“I am the wisest man alive, for I know one thing, and that is that I know nothing” declared Plato so many centuries ago.
The paradox of satisfaction suggests that the tools we employ to increase our satisfaction of choices — filters and recommendations — may be unsatisfying if they diminish the power of our choices. Another way to put it: no system can be absolutely satisfying.
In classical economics, students are more or less familiar with Smith’s paradox of value (known also as the water-diamond paradox). This one declares that although water is the most essential need for humanity to survive, it is less valuable than a diamond and so humans value the later than the former.
It is the same stupid case which happens at the turn of each February every year when a young dating couple meets up. He buys her a bottle of water that costs $1 but she gets jealous when the next table a diamond necklace that costs $200 changes hands between him and her.
In modern times, the paradox of satisfaction comes out clearly when Bill Gates decides willingly to commit $10 million to fight the coronavirus just a day or so when it broke out. Then the humanity floods Twitter and Facebook, saying well, it is good but not “enough.”

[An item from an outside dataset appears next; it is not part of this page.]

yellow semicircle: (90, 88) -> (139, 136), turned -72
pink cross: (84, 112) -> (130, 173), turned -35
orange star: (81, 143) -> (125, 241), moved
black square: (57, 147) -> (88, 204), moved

It is apparent when Jeff Bezos, the current number one rich man on earth commits $10 billions to fight climate change progressively in the next coming decades. That means (he will keep committing as long as the threat remains existential) but humanity says, it won’t be enough.
What the hell is happening? What is enough to be enough?
Do you know how many dollar billionaires are there in the world who decide to eat their wealth in complete silence, pretending that they know not about the world’s most pressing problems? Let me give you some data in just one rich place.
Seventy-six billionaires (or nearly a fifth of the Forbes’ 400 list of rich American billionaires) earned the lowest-possible philanthropy score of one, which means they have given away less than $30 million or under 1% of their fortune in their lifetimes. And your guess is right, President Donald Trump is one of them!
Steven Pinker makes a startling point about this satisfaction paradox in his mind blowing book: “Enlightenment Now” when he jokingly writes about humanity’s lack of appreciation for progress, particularly on happiness. Quoting comedian Louis C. K, he says that today people who fly in an air plane upon arrival will always complain about all the bad things that they experienced.
They’re like, “it was the worst day of my life…. We get on the plane and they made us sit there on the runway for forty minutes.” Louis jokingly inquires, “oh really, then what happened next? Did you fly through the air, incredibly, like a bird?” He goes on to implore that “you’re sitting in a chair in a sky. You’re like a Greek myth right now.”
And when people complain of air flights delaying, for example, the case of a flight from New York to California which today takes five hours, Louis reminds us that it used to take 30 years a century or so ago.
Most often, we tend to forget how much the world has achieved which also clouds our mental faculty leading to us belittling the humanity’s generous contributions.
The news headline is full of craps, of most things negative, less positive. The recent coronavirus outbreak for example, has left you more hopeless about the world, forgetting that there was a smallpox which has since gone to extinction thanks to human ingenuity in science and medicine.
So stop the satisfaction paradox and appreciate more today.